All records, exactly as written, minus the pictures: copy them out.
Input material Start Marker
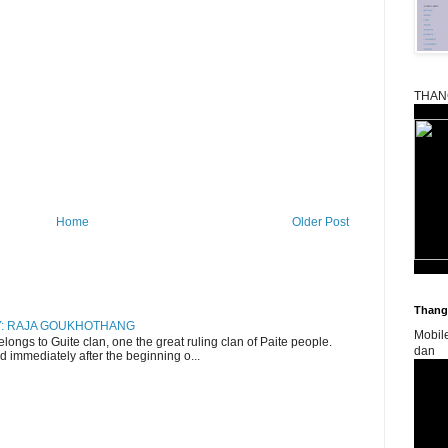
THAN
Home
Older Post
Thangk
RY: RAJA GOUKHOTHANG
Mobil
ngs to Guite clan, one the great ruling clan of Paite people.
dan
d immediately after the beginning o...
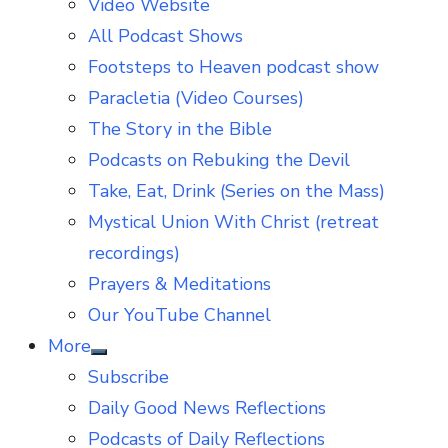
Video Website
sub
menu
All Podcast Shows
Footsteps to Heaven podcast show
Paracletia (Video Courses)
The Story in the Bible
Podcasts on Rebuking the Devil
Take, Eat, Drink (Series on the Mass)
Mystical Union With Christ (retreat
recordings)
Prayers & Meditations
Our YouTube Channel
More
Show
Subscribe
sub
menu
Daily Good News Reflections
Podcasts of Daily Reflections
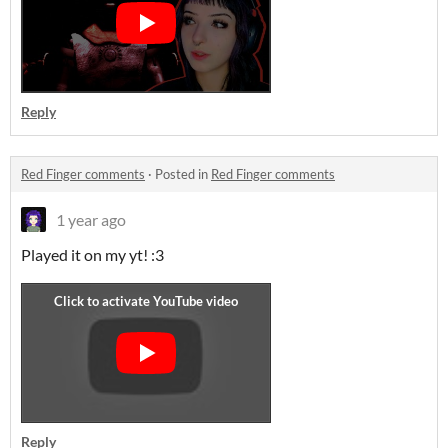
Reply
Red Finger comments
·
Posted in
Red Finger comments
1 year ago
Played it on my yt! :3
Reply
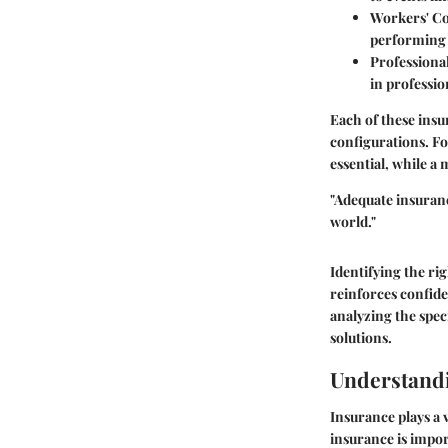
Workers' C
performing 
Professional
in professio
Each of these insu
configurations. Fo
essential, while a
"Adequate insuranc
world."
Identifying the ri
reinforces confid
analyzing the spec
solutions.
Understand
Insurance plays a 
insurance is impor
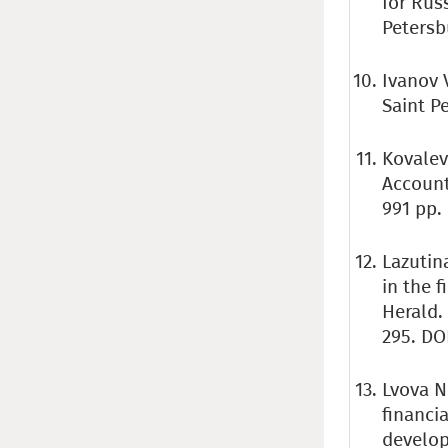
for Russ
Petersbu
Ivanov V
Saint P
Kovalev
Account
991 pp.
Lazutina
in the 
Herald.
295. DO
Lvova N
financi
develop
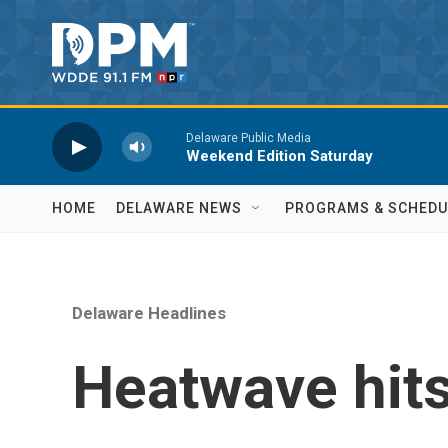
Skip to main content
Delaware Public Media
Weekend Edition Saturday
HOME
DELAWARE NEWS
PROGRAMS & SCHEDU
Delaware Headlines
Heatwave hits 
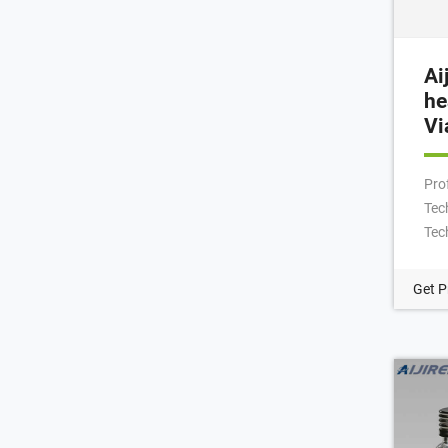
Ai
he
Vi
Pro
Tech
Tec
9mm
ND9
Get P
Via
Aut
crim
Cri
9-4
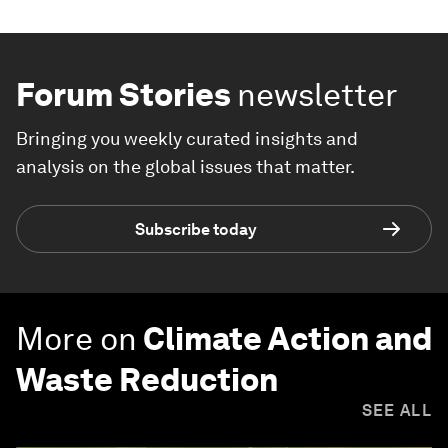
Forum Stories
newsletter
Bringing you weekly curated insights and
analysis on the global issues that matter.
Subscribe today
More on
Climate Action and
Waste Reduction
SEE ALL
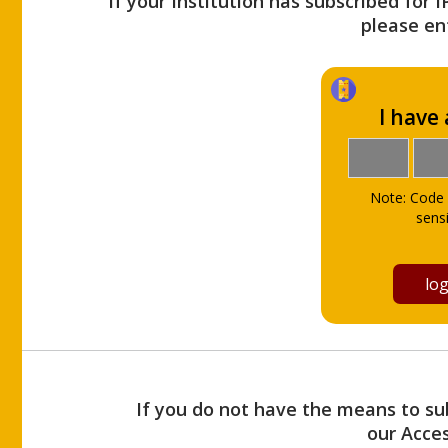
If your Institution has subscribed for 
please ent
I have
Note: Code 
sensi
If you do not have the means to sub
our Acce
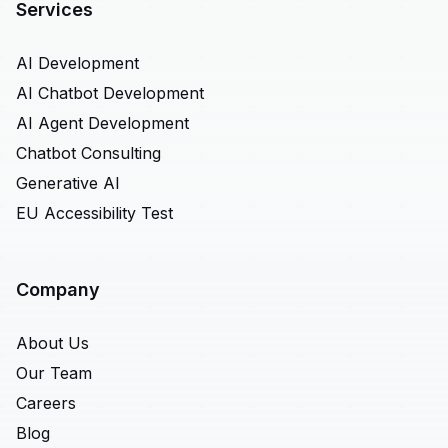
Services
AI Development
AI Chatbot Development
AI Agent Development
Chatbot Consulting
Generative AI
EU Accessibility Test
Company
About Us
Our Team
Careers
Blog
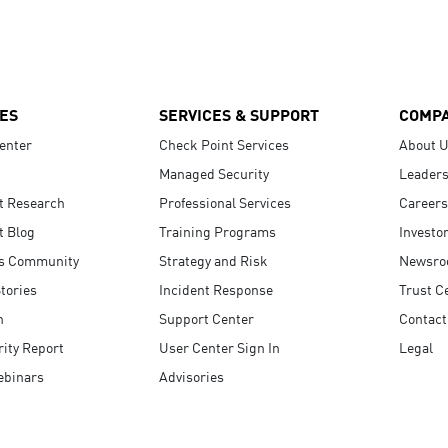
ES
SERVICES & SUPPORT
COMP
enter
Check Point Services
About 
Managed Security
Leaders
t Research
Professional Services
Careers
t Blog
Training Programs
Investo
s Community
Strategy and Risk
Newsr
tories
Incident Response
Trust C
n
Support Center
Contact
ity Report
User Center Sign In
Legal
ebinars
Advisories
Input material End Marker
▸ **Task answer**
THAN
Home
Older Post
Thangk
RY: RAJA GOUKHOTHANG
Mobil
ngs to Guite clan, one the great ruling clan of Paite people.
dan
d immediately after the beginning o...
Video Website
sub
menu
All Podcast Shows
Footsteps to Heaven podcast show
Paracletia (Video Courses)
The Story in the Bible
Podcasts on Rebuking the Devil
Take, Eat, Drink (Series on the Mass)
Mystical Union With Christ (retreat
recordings)
Prayers & Meditations
Our YouTube Channel
More
Show
Subscribe
sub
menu
Daily Good News Reflections
Podcasts of Daily Reflections
Reply
Red Finger comments
·
Posted in
Red Finger comments
1 year ago
Played it on my yt! :3
Reply
Workers' C
performing 
Professional
in professio
Each of these insu
configurations. Fo
essential, while a
"Adequate insuranc
world."
Identifying the ri
reinforces confid
analyzing the spec
solutions.
Understand
Insurance plays a 
insurance is impor
for Russ
Petersbu
Ivanov V
Saint P
Kovalev
Account
991 pp.
Lazutina
in the 
Herald.
295. DO
Lvova N
financi
develop
Skip to main content
Delaware Public Media
Weekend Edition Saturday
HOME
DELAWARE NEWS
PROGRAMS & SCHEDU
Delaware Headlines
Heatwave hits 
Ai
he
Vi
Pro
Tech
Tec
9mm
ND9
Get P
Via
Aut
crim
Cri
9-4
Forum Stories
newsletter
Bringing you weekly curated insights and
analysis on the global issues that matter.
Subscribe today
More on
Climate Action and
Waste Reduction
SEE ALL
If your Institution has subscribed for 
please ent
I have
Note: Code 
sensi
If you do not have the means to sub
our Acce
Services
AI Development
AI Chatbot Development
AI Agent Development
Chatbot Consulting
Generative AI
EU Accessibility Test
Company
About Us
Our Team
Careers
Blog
ES
SERVICES & SUPPORT
COMP
enter
Check Point Services
About 
Managed Security
Leaders
t Research
Professional Services
Careers
t Blog
Training Programs
Investo
s Community
Strategy and Risk
Newsr
tories
Incident Response
Trust C
n
Support Center
Contact
ity Report
User Center Sign In
Legal
ebinars
Advisories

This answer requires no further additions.